I am not going to debate the merits of her statements or what might be behind them. I am not going to challenge them or try to say I understand them. I dont. I cannot. I dont know what it is like to be adopted. Only she knows that. I am suggesting that it feels good that SHE is the one in the place of power and not someone else.

Does that make sense?

I offered my daughter her medical history. She doesn’t want it. Nor does she want her OBC, her story, her first family.  Sad? Perhaps to me, maybe to you, maybe not to her. But look at the power here. The power that she has that other adoptees don’t. I offered my daughter everything I could and she chose to decline it. She did. Not anyone else. For once in my life since my daughters birth we are defining our relationship. It is not being done by others.
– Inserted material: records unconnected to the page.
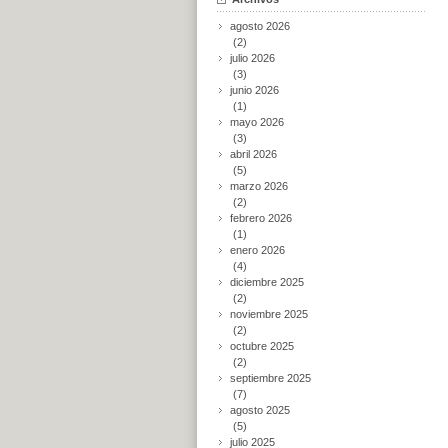
agosto 2026
(2)
julio 2026
(3)
junio 2026
(1)
mayo 2026
(3)
abril 2026
(5)
marzo 2026
(2)
febrero 2026
(1)
enero 2026
(4)
diciembre 2025
(2)
noviembre 2025
(2)
octubre 2025
(2)
septiembre 2025
(7)
agosto 2025
(5)
julio 2025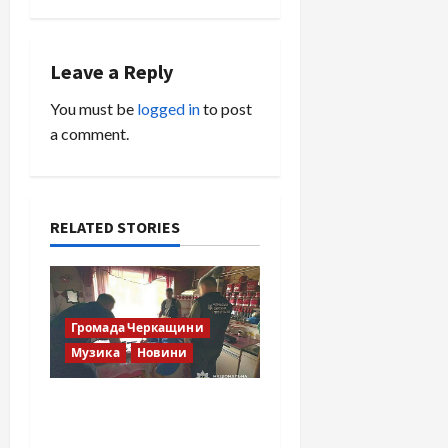
t
n
Leave a Reply
a
You must be
logged in
to post
v
a comment.
i
g
RELATED STORIES
a
t
Громада Черкащини
i
Музика
Новини
o
Справа «Спів Братів»: що
n
відомо з відкритих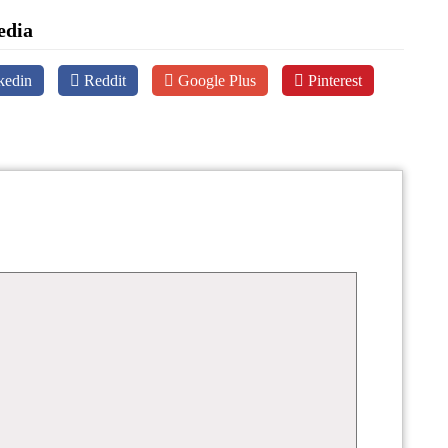
edia
kedin
Reddit
Google Plus
Pinterest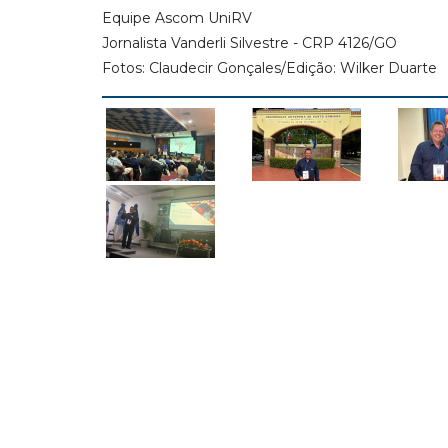
Equipe Ascom UniRV
Jornalista Vanderli Silvestre - CRP 4126/GO
Fotos: Claudecir Gonçales/Edição: Wilker Duarte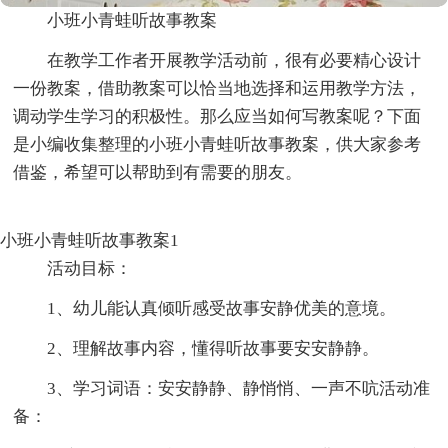
小班小青蛙听故事教案
在教学工作者开展教学活动前，很有必要精心设计
一份教案，借助教案可以恰当地选择和运用教学方法，
调动学生学习的积极性。那么应当如何写教案呢？下面
是小编收集整理的小班小青蛙听故事教案，供大家参考
借鉴，希望可以帮助到有需要的朋友。
小班小青蛙听故事教案1
活动目标：
1、幼儿能认真倾听感受故事安静优美的意境。
2、理解故事内容，懂得听故事要安安静静。
3、学习词语：安安静静、静悄悄、一声不吭活动准
备：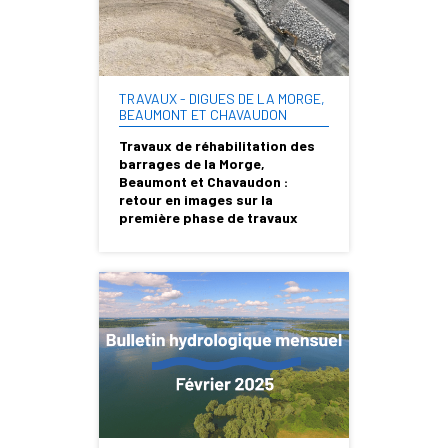
TRAVAUX - DIGUES DE LA MORGE,
BEAUMONT ET CHAVAUDON
Travaux de réhabilitation des
barrages de la Morge,
Beaumont et Chavaudon :
retour en images sur la
première phase de travaux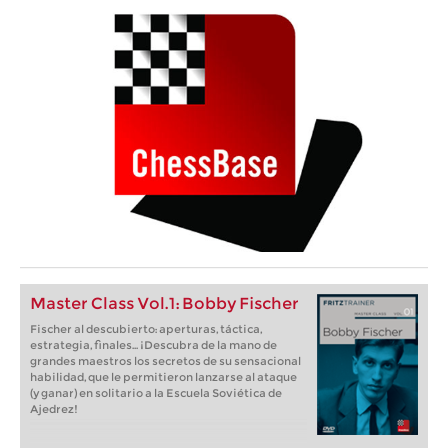
Master Class Vol.1: Bobby Fischer
Fischer al descubierto: aperturas, táctica,
estrategia, finales... ¡Descubra de la mano de
grandes maestros los secretos de su sensacional
habilidad, que le permitieron lanzarse al ataque
(y ganar) en solitario a la Escuela Soviética de
Ajedrez!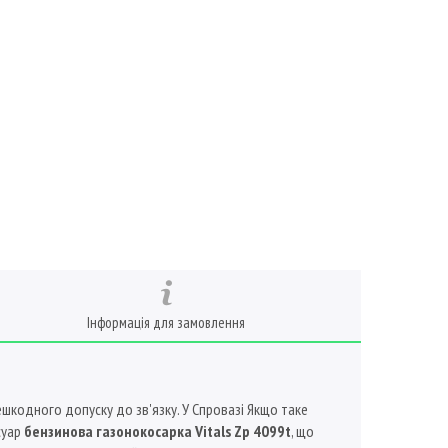
Інформація для замовлення
шкодного допуску до зв'язку. У Спровазі Якщо таке
суар
бензинова газонокосарка Vitals Zp 4099t
, що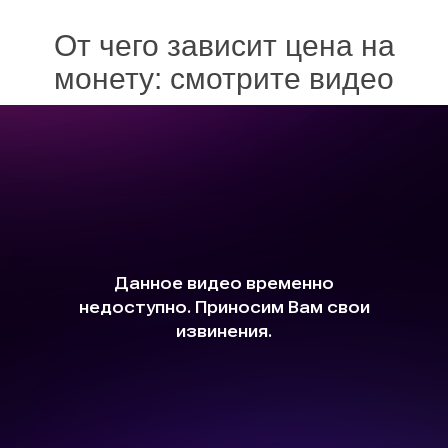
От чего зависит цена на
монету: смотрите видео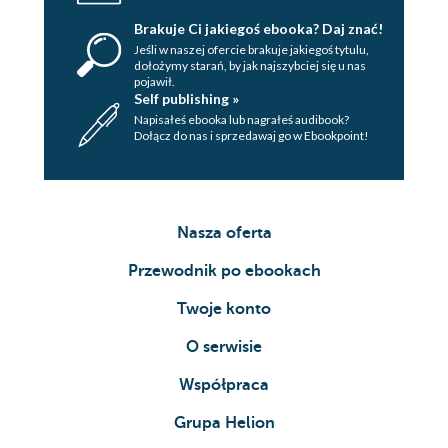
Brakuje Ci jakiegoś ebooka? Daj znać!
Jeśli w naszej ofercie brakuje jakiegoś tytulu,
dołożymy starań, by jak najszybciej się u nas
pojawił.
Self publishing »
Napisałeś ebooka lub nagrałeś audibook?
Dołącz do nas i sprzedawaj go w Ebookpoint!
Nasza oferta
Przewodnik po ebookach
Twoje konto
O serwisie
Współpraca
Grupa Helion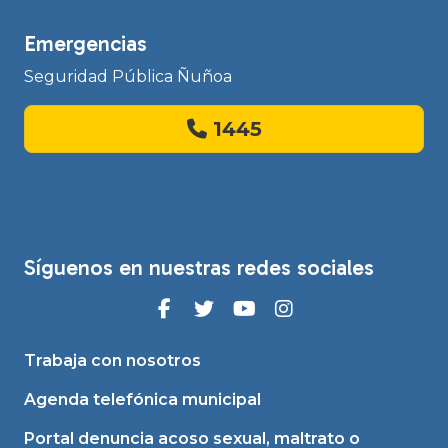
Emergencias
Seguridad Pública Ñuñoa
1445
Síguenos en nuestras redes sociales
Trabaja con nosotros
Agenda telefónica municipal
Portal denuncia acoso sexual, maltrato o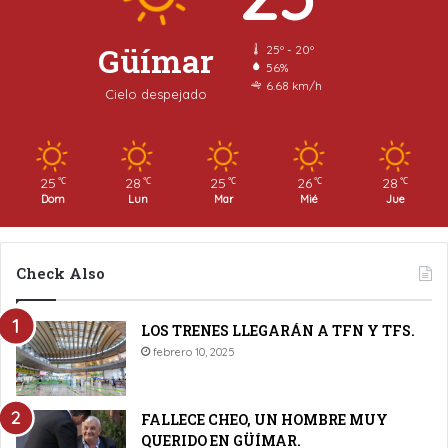
Güímar
25º - 20º
56%
6.68 km/h
Cielo despejado
25
28
25
26
28
℃
℃
℃
℃
℃
Dom
Lun
Mar
Mié
Jue
Check Also
LOS TRENES LLEGARÁN A TFN Y TFS.
febrero 10, 2025
FALLECE CHEO, UN HOMBRE MUY
QUERIDO EN GÜÍMAR.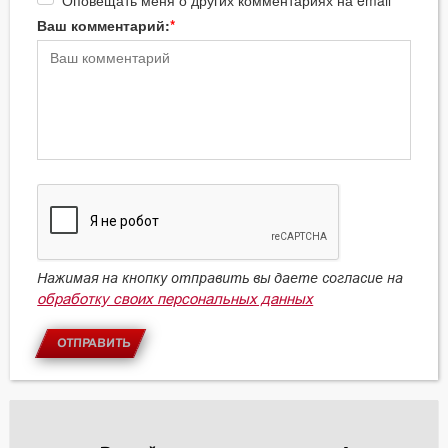
Оповещать меня о других комментариях на email
Ваш комментарий:
Нажимая на кнопку отправить вы даете согласие на
обработку своих персональных данных
ОТПРАВИТЬ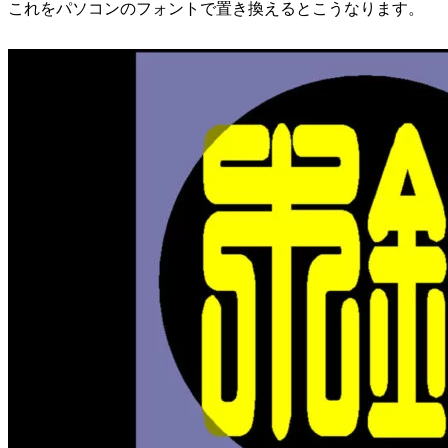
これをパソコンのフォントで置き換えるとこうなります。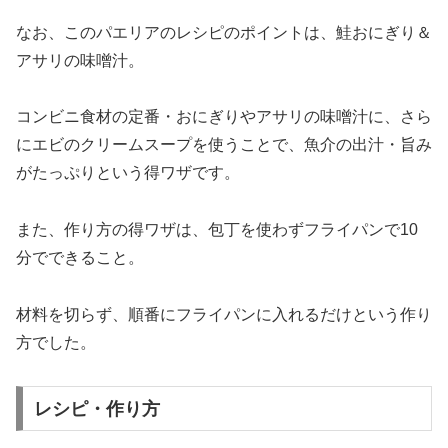
なお、このパエリアのレシピのポイントは、鮭おにぎり＆
アサリの味噌汁。
コンビニ食材の定番・おにぎりやアサリの味噌汁に、さら
にエビのクリームスープを使うことで、魚介の出汁・旨み
がたっぷりという得ワザです。
また、作り方の得ワザは、包丁を使わずフライパンで10
分でできること。
材料を切らず、順番にフライパンに入れるだけという作り
方でした。
レシピ・作り方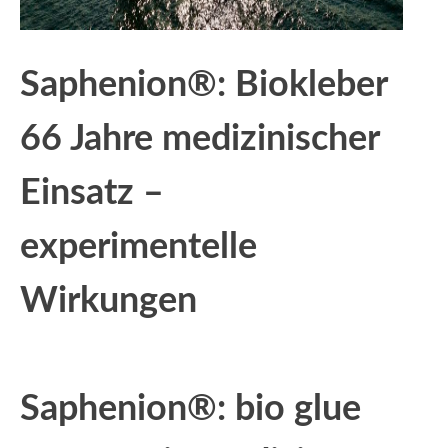
Saphenion®: Biokleber
66 Jahre medizinischer
Einsatz –
experimentelle
Wirkungen
Saphenion®: bio glue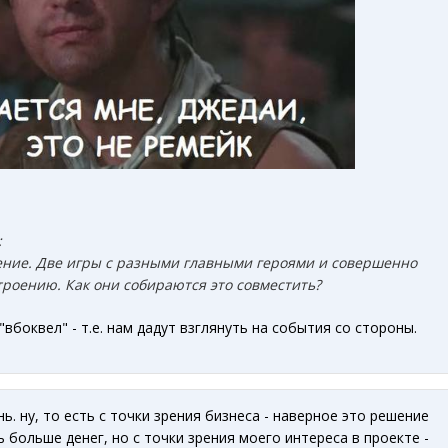
:
ние. Две игры с разными главными героями и совершенно
троению. Как они собираются это совместить?
вбоквел" - т.е. нам дадут взглянуть на события со стороны.
нь. ну, то есть с точки зрения бизнеса - наверное это решение
 больше денег, но с точки зрения моего интереса в проекте -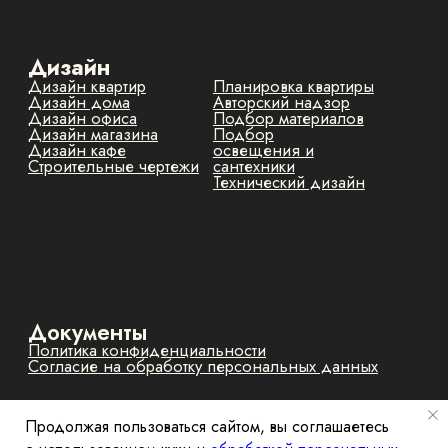
Продолжая пользоваться сайтом, вы соглашаетесь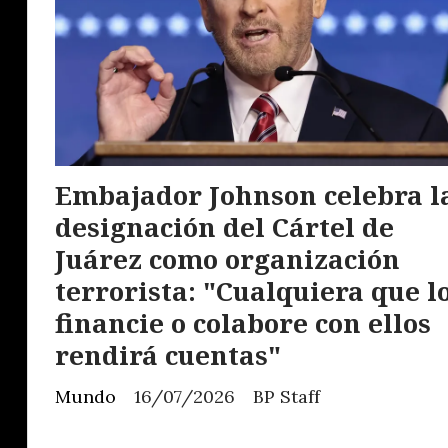
Embajador Johnson celebra l
designación del Cártel de
Juárez como organización
terrorista: "Cualquiera que l
financie o colabore con ellos
rendirá cuentas"
Mundo
16/07/2026
BP Staff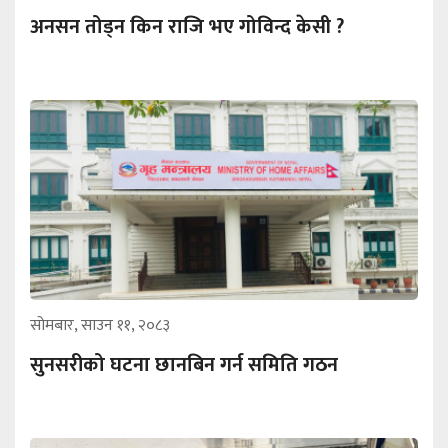
अनसन तोड्न किन राजि भए गोविन्द केसी ?
सोमबार, साउन ११, २०८३
सुनसरीको घटना छानबिन गर्न समिति गठन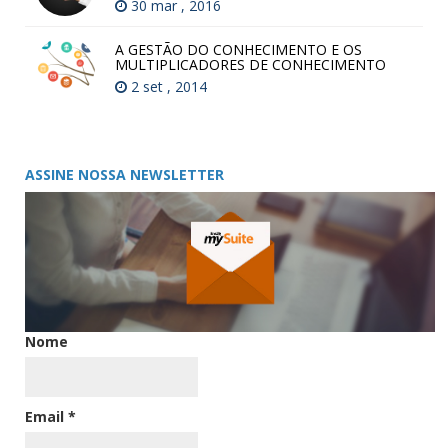
30 mar , 2016
A GESTÃO DO CONHECIMENTO E OS
MULTIPLICADORES DE CONHECIMENTO
2 set , 2014
ASSINE NOSSA NEWSLETTER
Nome
Email
*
Perhaps I am losing you. It is rather hard for me to explain. I am simply happy that I found her, offered her everything and she had the choice to decline. And she still has the choice to accept in the future. She knows my name, where I live, where I work, the names of her brothers, her father, and more. 

Her choice.

We have the chance to define our relationship on our terms not those dictated by others. (Yes, someone may suggest that my daughters decisions are being dictated and influenced by external forces but we don’t know that for sure so we should not assume).

Additionally, quite candidly, I find my situation easy compared to others I know. In my opinion, accepting reunion, working through it, sharing the anger, the feelings, working at the relationship, integrating your dual selves (the mother/notmother and the two sides of the adopted adult), admitting the ugliness that can come with adoption THAT is the hard stuff.  What I am dealing with is not hard compared to what many of my friends are working through.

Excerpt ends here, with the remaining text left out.